(RECORD EXCERPTS Opens)

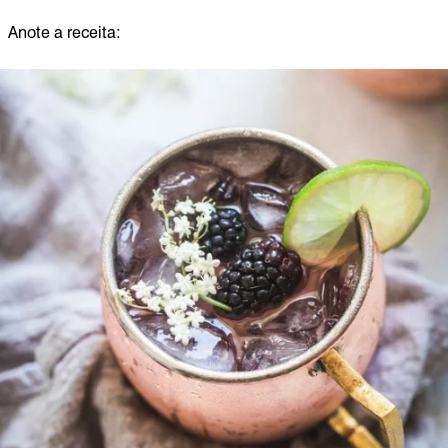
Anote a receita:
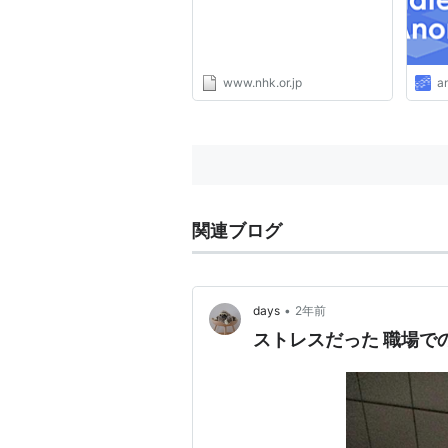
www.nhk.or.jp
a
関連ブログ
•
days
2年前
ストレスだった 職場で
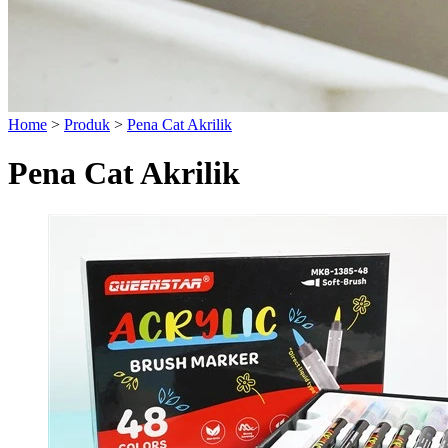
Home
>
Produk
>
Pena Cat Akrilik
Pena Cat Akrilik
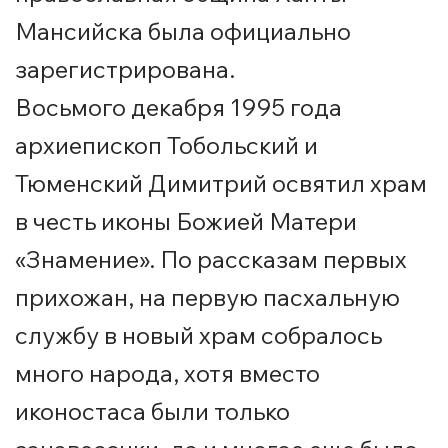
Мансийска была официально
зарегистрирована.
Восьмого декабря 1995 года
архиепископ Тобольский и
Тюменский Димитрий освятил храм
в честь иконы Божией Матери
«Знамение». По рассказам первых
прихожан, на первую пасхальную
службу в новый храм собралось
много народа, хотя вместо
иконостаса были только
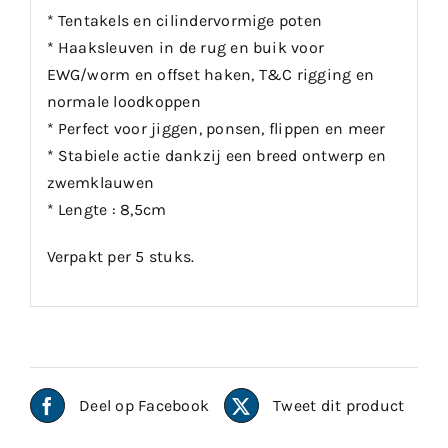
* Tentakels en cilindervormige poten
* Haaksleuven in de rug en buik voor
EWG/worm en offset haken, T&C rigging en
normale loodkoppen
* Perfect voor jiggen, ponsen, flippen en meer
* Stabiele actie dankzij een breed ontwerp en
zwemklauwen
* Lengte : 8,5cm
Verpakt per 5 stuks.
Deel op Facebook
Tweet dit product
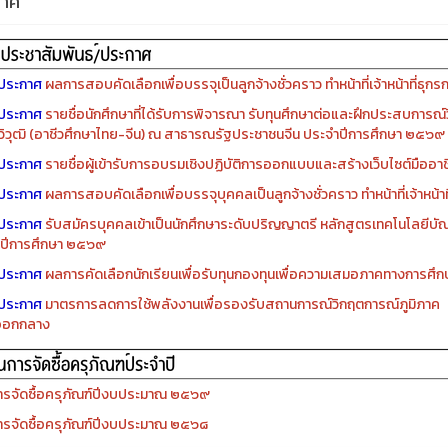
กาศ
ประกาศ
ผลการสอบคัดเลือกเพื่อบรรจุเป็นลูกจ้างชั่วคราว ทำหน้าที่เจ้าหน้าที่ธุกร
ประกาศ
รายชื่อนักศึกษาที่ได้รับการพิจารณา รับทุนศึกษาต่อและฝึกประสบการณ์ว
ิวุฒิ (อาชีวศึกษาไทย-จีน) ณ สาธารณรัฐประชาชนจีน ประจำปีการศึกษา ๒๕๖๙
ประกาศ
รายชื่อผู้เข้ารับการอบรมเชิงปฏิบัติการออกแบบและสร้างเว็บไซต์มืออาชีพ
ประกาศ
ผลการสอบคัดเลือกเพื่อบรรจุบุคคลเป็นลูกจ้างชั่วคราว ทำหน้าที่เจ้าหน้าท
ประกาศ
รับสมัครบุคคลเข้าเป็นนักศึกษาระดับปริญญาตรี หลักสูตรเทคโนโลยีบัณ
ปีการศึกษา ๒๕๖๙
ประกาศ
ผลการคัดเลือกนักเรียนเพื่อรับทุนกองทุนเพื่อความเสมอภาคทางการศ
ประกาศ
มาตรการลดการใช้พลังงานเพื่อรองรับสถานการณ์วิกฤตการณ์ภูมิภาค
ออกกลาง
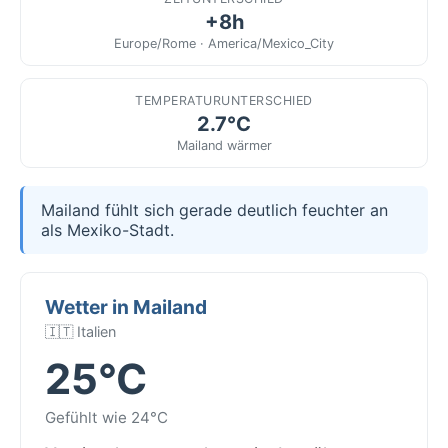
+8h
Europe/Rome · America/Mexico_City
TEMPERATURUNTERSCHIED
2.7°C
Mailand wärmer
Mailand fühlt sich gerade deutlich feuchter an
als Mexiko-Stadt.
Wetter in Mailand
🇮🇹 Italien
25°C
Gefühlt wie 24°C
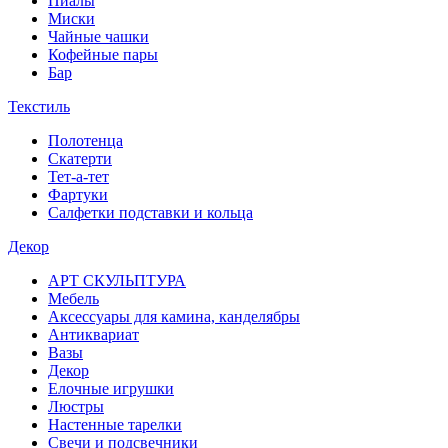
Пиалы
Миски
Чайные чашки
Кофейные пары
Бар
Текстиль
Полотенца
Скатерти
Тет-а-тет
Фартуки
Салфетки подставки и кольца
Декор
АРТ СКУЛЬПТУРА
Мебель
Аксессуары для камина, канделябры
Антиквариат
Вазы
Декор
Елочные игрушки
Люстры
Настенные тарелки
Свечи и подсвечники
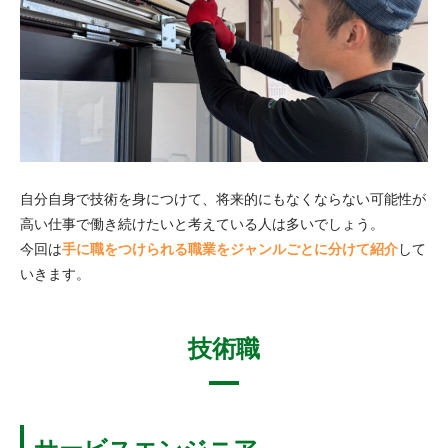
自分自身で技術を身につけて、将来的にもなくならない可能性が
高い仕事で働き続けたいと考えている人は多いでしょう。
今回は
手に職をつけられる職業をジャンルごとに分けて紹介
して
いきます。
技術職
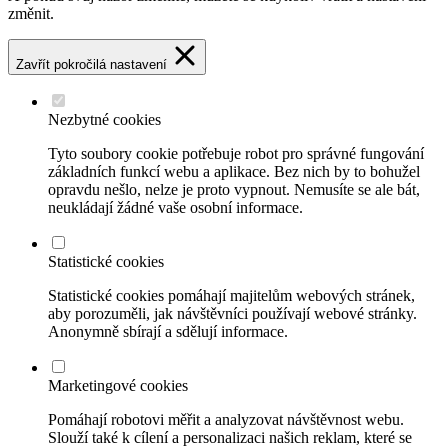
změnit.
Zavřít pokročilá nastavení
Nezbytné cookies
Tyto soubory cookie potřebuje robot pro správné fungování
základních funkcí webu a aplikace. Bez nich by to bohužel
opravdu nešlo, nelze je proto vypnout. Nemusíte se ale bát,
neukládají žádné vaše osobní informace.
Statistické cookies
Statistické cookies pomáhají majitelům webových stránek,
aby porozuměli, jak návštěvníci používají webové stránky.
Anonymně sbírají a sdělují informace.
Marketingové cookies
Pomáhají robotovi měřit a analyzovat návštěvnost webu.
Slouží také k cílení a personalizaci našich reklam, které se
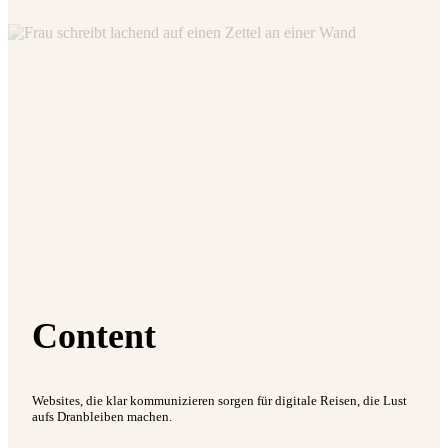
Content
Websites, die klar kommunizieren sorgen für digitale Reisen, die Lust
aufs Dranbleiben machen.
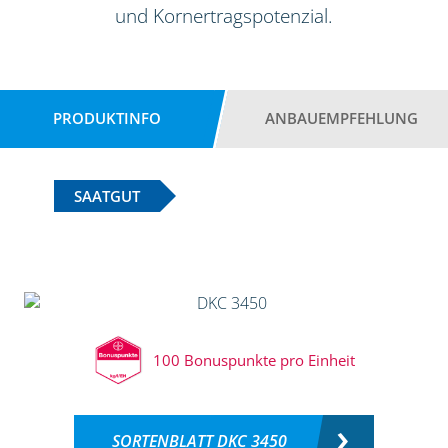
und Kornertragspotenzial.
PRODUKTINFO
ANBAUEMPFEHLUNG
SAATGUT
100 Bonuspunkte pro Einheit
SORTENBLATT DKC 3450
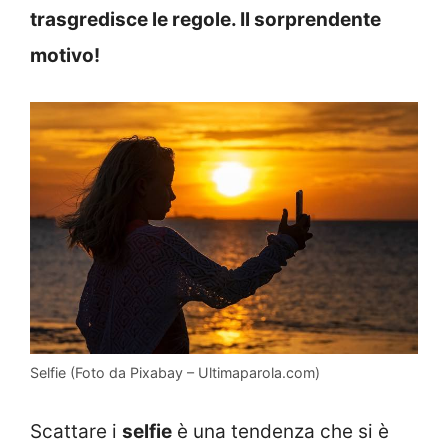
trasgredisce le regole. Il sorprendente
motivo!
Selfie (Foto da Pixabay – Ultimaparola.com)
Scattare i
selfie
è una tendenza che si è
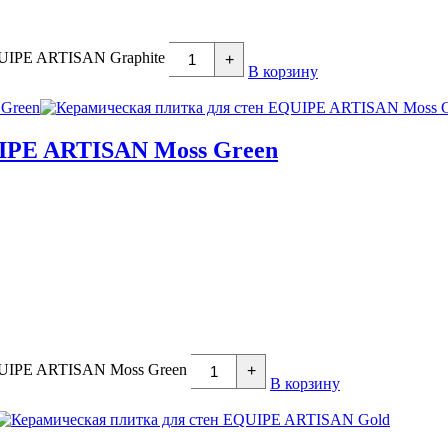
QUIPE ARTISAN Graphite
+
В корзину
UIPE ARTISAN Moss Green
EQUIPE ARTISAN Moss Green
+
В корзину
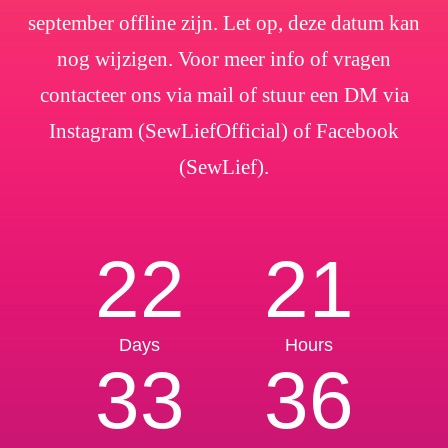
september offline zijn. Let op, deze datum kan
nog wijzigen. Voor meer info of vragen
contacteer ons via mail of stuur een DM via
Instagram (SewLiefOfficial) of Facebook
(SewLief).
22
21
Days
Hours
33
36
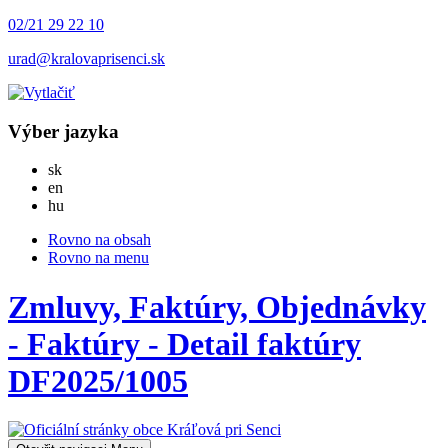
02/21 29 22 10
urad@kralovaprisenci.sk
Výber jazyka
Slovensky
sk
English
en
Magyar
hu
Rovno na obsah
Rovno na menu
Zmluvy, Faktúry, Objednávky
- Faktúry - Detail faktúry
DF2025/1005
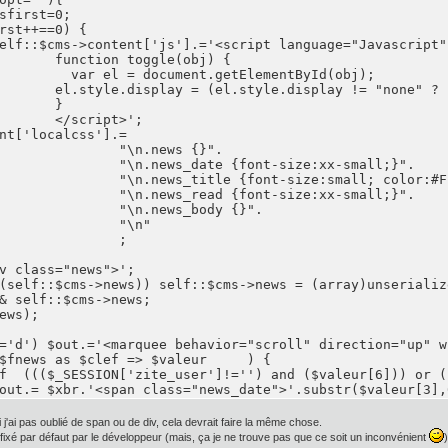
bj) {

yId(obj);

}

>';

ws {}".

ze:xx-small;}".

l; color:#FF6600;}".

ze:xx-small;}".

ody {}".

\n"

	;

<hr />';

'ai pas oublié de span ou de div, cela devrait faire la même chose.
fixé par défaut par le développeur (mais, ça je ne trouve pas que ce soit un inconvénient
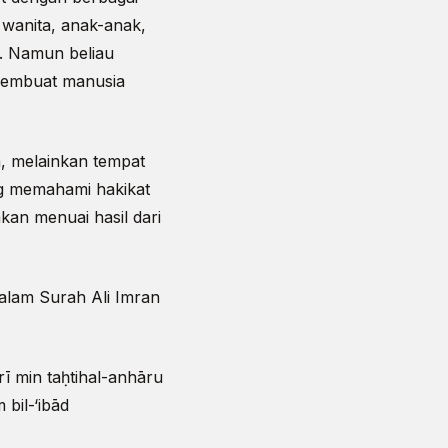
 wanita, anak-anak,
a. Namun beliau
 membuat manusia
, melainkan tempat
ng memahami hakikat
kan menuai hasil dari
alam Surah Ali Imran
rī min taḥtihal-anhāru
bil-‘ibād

(RECORD EXCERPTS Closes)

**EXERCISE OBJECTIVE**
Locate the lines above that hold the word "храм". Show every one of them.

**ANSWER TO THIS EXERCISE**
Тюменский Димитрий освятил храм
службу в новый храм собралось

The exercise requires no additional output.